En sont membres à Douai, en qualité de docteurs en médecine, MM Lequien, Duhem, Bagnéris père et fils (médecins des épidémies), Gronnier, Tesse, Reytier (médecin à l'Hôtel-Dieu), Fontaine, Escalier, Gelez (chirurgien de l'Hôtel-Dieu), Mangin, Watelle, Faucheux.
Se dévouaient dans et pour le secteur minier d'Aniche, le Dr Buisson à Auberchicourt, M. Couplet, officier de santé à Lewarde.
La Faculté fait montre d'une méconnaissance légitime de cette « pathie » qui, bien loin d'elle, règne à l'état endémique dans son bouillon de culture antédiluvien des Indes...

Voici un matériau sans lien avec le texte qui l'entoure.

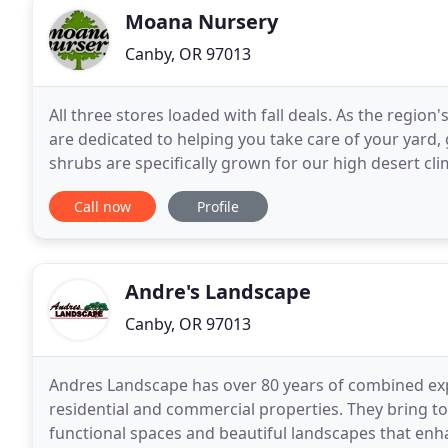
Moana Nursery
Canby, OR 97013
All three stores loaded with fall deals. As the regio
are dedicated to helping you take care of your yard
shrubs are specifically grown for our high desert cl
Bird, Greenhouse, Organic, Florist, Gift
Call now
Profile
Andre's Landscape
Canby, OR 97013
Andres Landscape has over 80 years of combined exp
residential and commercial properties. They bring t
functional spaces and beautiful landscapes that enh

-Plaie que le Bengale devait déifier sous les traits de «Manasa» déesse souveraine contre les morsures de serpents et les affections corporelles-
... qui se dissémina dans le monde entier notamment par le vecteur de la navigation à vapeur.
Dans ses« Mémoires d'outre-tombe », Chateaubriand questionnait :
«Qu’est-ce que le choléra... ce fléau sans imagination...
Qu'est-ce que cette grande mort noire, armée de sa faux, qui... est venue... (des) bords du Gange, nous écraser aux rives de la Seine sous les roues de son char...».